Und jetzt noch zu anderen Themen des Tages:
- Fussball: Es ist Seelenbalsam für alle YB-Fans: Meine Kollegen Simon Boschi (Bilder) und Jürg Steiner (Text) haben der sang- und klanglosen 1:6 Niederlage der Young Boys gegen Atalanta Bergamo etwas abgetrotzt. Sprachgewandt und bildgewaltig entzünden sie ein Zündhölzli, das vielleicht auch das Feuer bei den YB-Spielern für künftige Aufgaben neu entfachen wird. Am Sonntag wartet in der Super League daheim der FC St. Gallen auf die Berner.
- Unternehmertum: Ein Pilz macht den Unterschied. Es war faszinierend mitanzusehen, wie das Start-up Luya ein Nebenprodukt der Tofuproduktion, Okara, und Kichererbsen mithilfe eines Pilzes in ein schmackhaftes Lebensmittel verwandelt.

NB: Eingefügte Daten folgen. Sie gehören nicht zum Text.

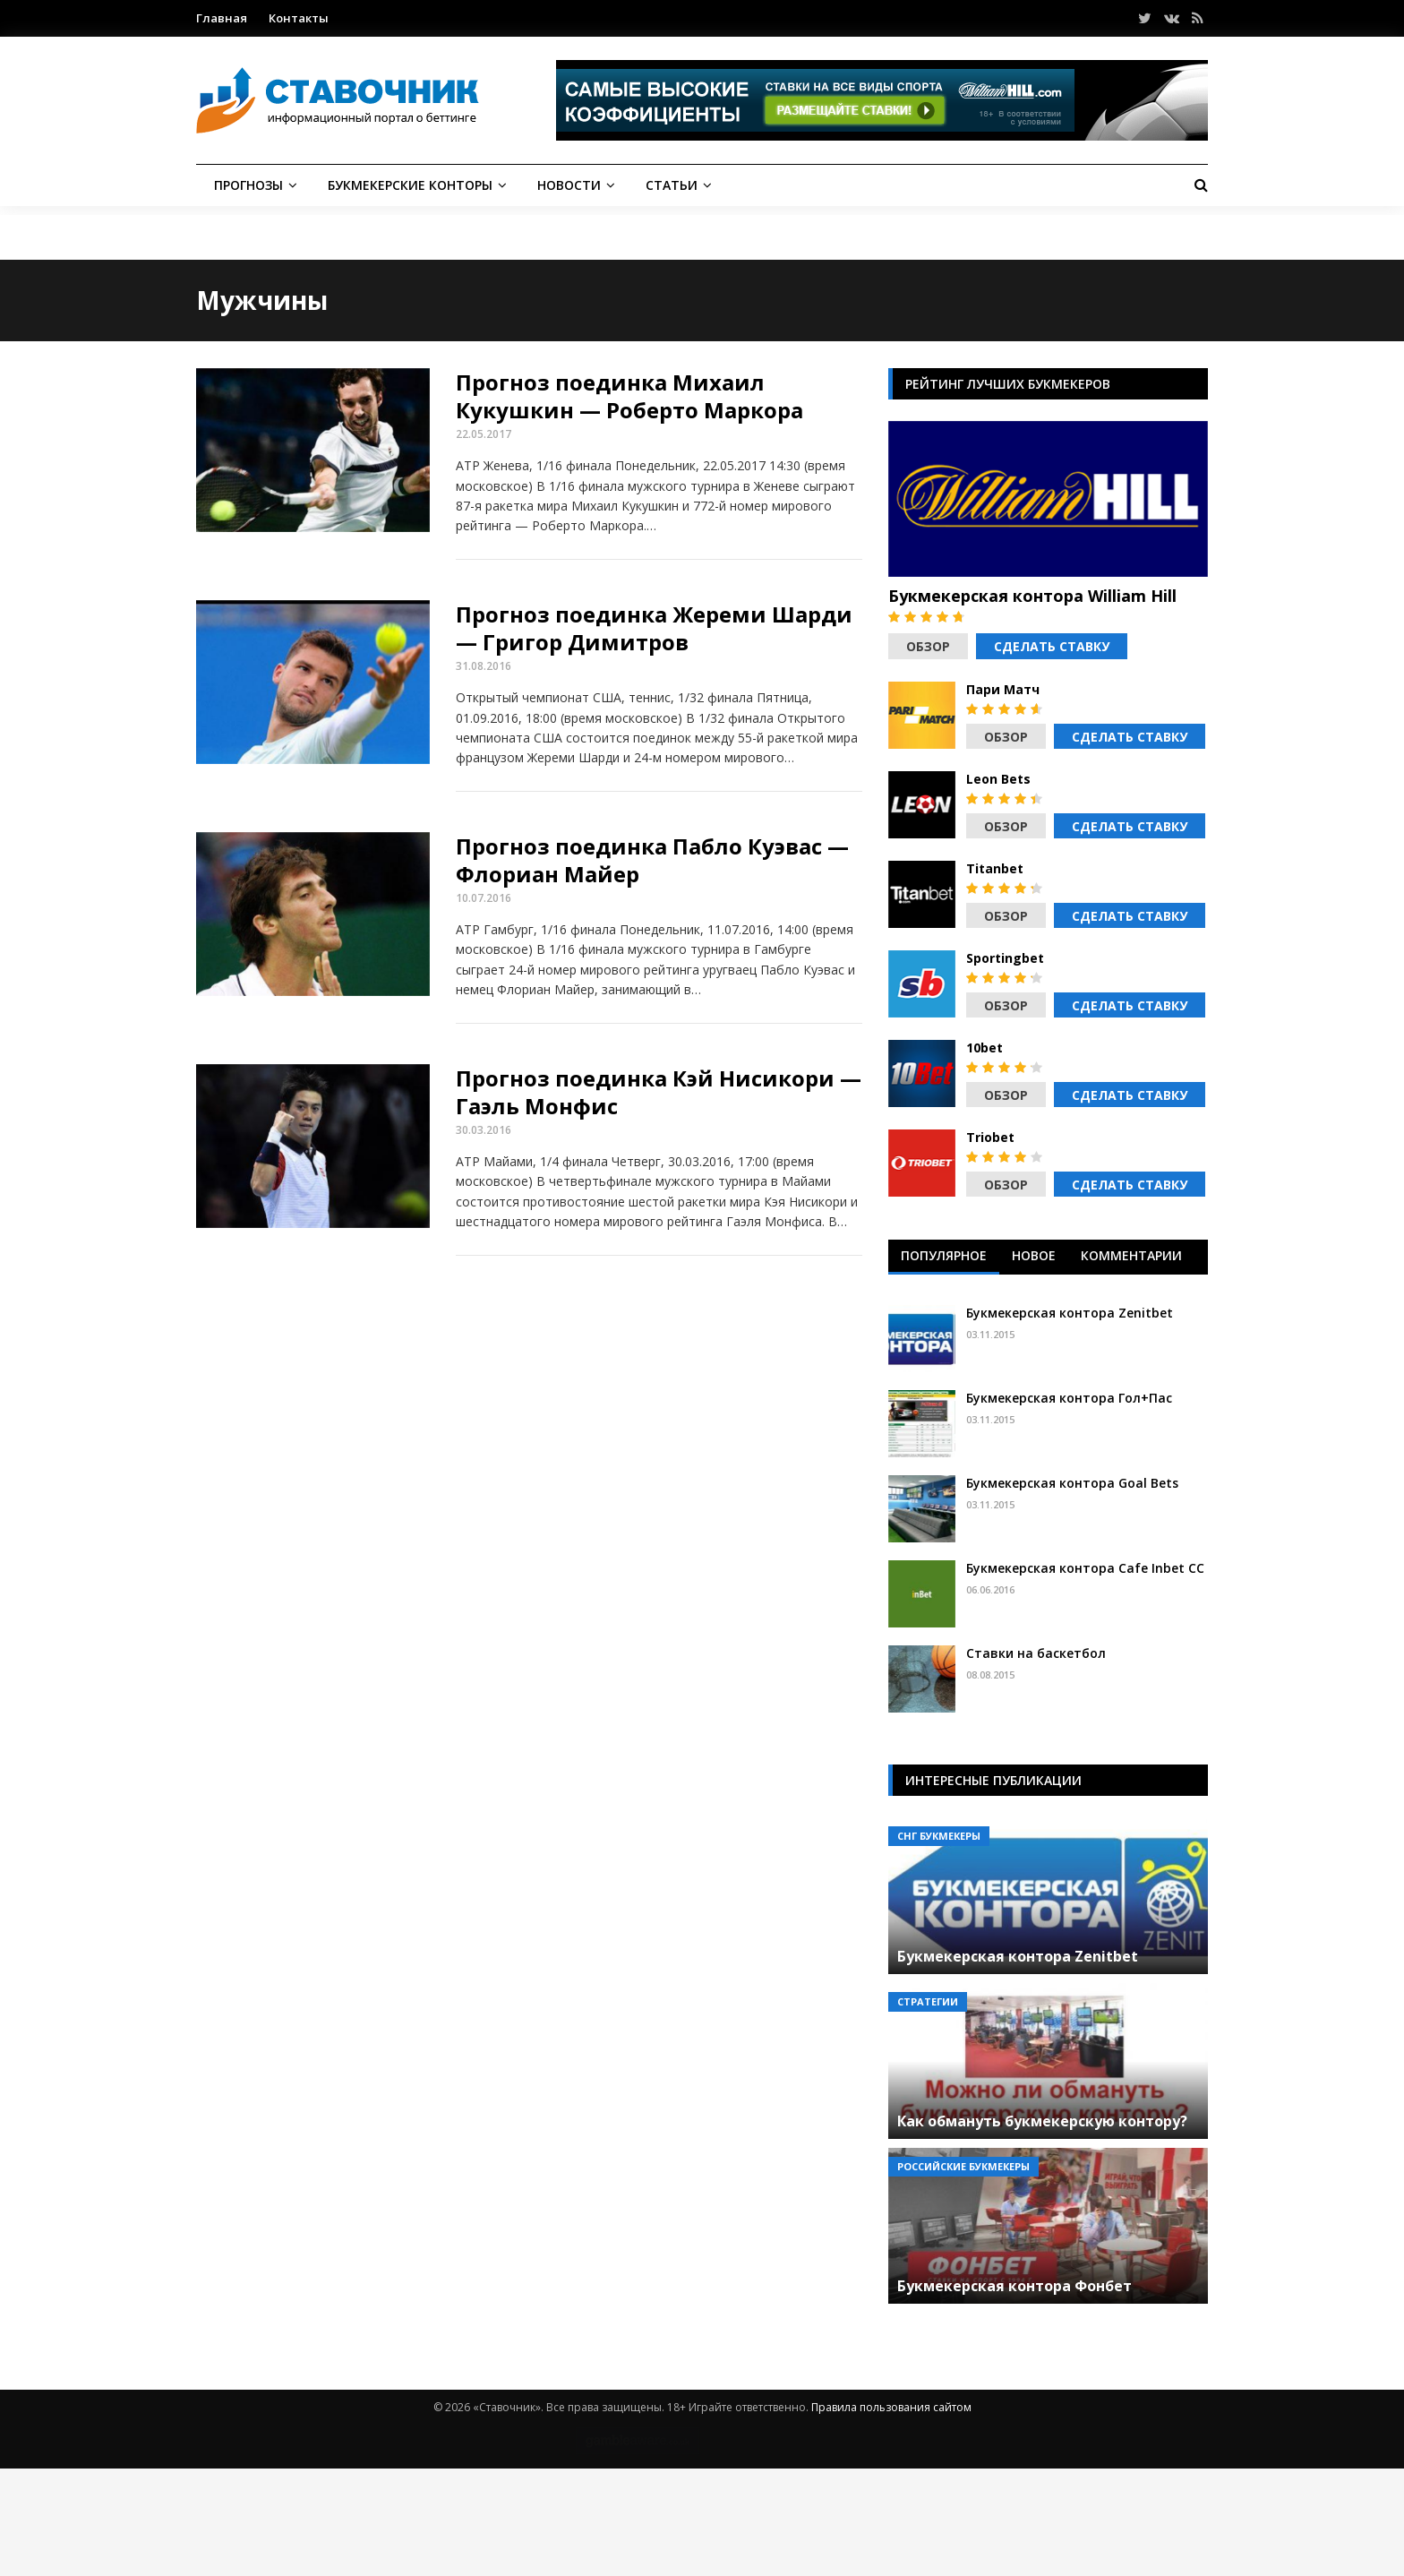 The width and height of the screenshot is (1404, 2576). Describe the element at coordinates (221, 18) in the screenshot. I see `Главная` at that location.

Welches Potenzial in der Nutzung von sogenannten Nebenströmen in der Lebensmittelindustrie noch steckt, kannst du hier erfahren.

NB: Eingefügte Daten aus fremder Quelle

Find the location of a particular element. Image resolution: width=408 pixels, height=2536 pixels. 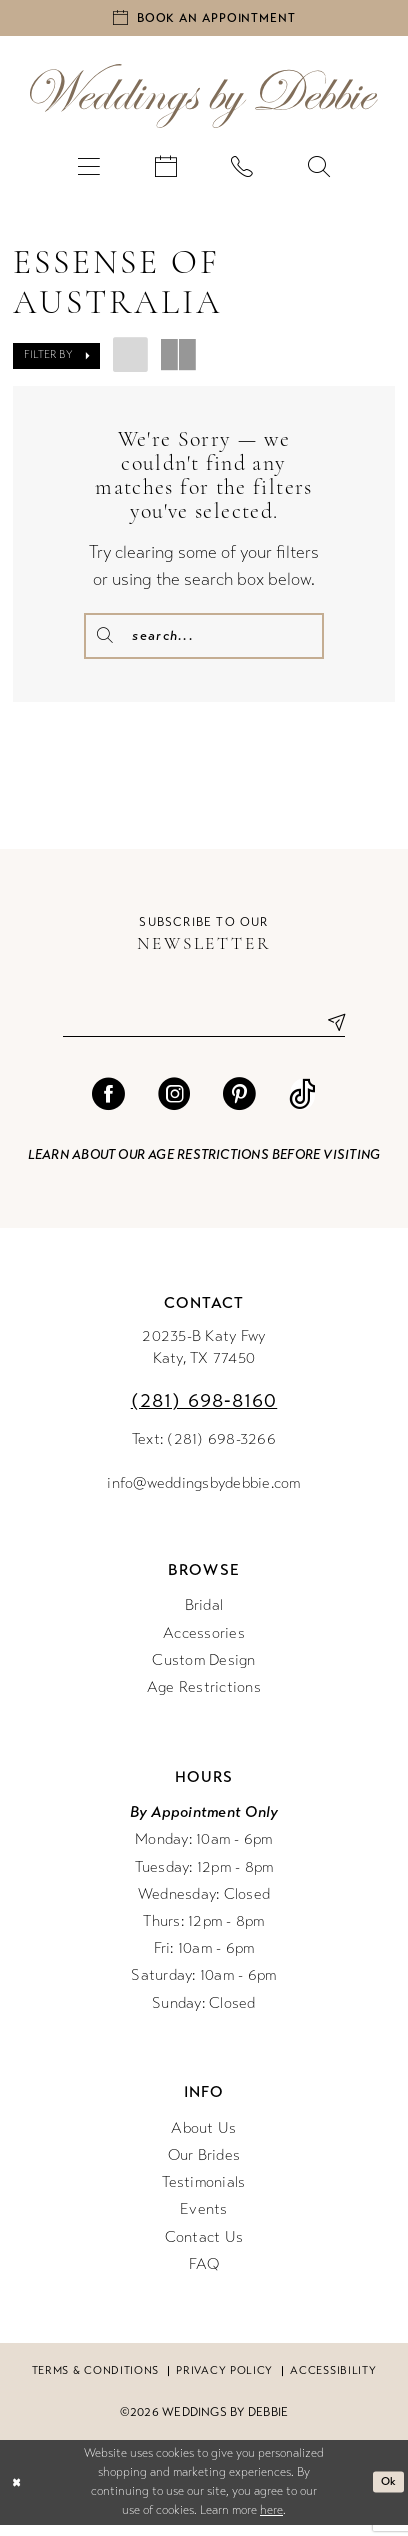

[Phone us] is located at coordinates (242, 170).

- Ausgang: (Alternative) Berner Clubs haben es mitunter nicht leicht: Der Club Kapitel Bollwerk hat schon mehrfach über finanzielle Problemegeklagt – gestern hat er deshalb ein Crowdfunding gestartet. Künftig soll das Kapitel und der Kulturraum Soso.Space als Non-Profit Verein «Kulturräume Bollwerk» betrieben werden. 45’000 Franken wollen die Betreiber*innen zur kurzfristigen Sicherung des Betriebs und für den Transformationsprozess zum Verein sammeln.
- Clubkultur: Der Gemeinderat hat den Leistungsvertrag mit dem Verein Stellwerk Bern für 2025 genehmigt, wie dieser heute mitteilt. Der Verein betreibt seit Sommer 2023 das gleichnamige Jugendkulturlokal auf der Grossen Schanze. Mit dem einjährigen Leistungsvertrag werden die Organisation und Durchführung von jugendkulturellen Anlässen mit gut 201’000 Franken abgegolten. Nicht darin inbegriffen sind die von der Stadt getragenen Mietkosten von rund 172'000 Franken. Ein grosser Teil der Betriebskosten würden vom Verein selbst erwirtschaftet, betont die Stadt.
- Wandbild: Das Schulhaus Wylergut erhält ein neues Wandbild, wie die Stadt am Mittwoch mitteilt. Es ist eine Komposition aus farbigen Keramikplatten und stammt von der Künstlerin Shirana Shahbazi. Das Werk werde bewusst zunächst eine Leerstelle freilassen, die an das historische Wandbild erinnert, das rassistische Teile beinhaltet: Ein ABC, das Tiere und Natur mit Menschen, die nicht dem europäischen Weltbild entsprechen, gleichsetzt. Dieses wird aktuell in einer Ausstellung zum Umgang mit Rassismus im Historischen Museum gezeigt – welche vielschichtigen Diskurse darin zusammenkommen, hat die Hauptstadt in diesem Artikel beleuchtet.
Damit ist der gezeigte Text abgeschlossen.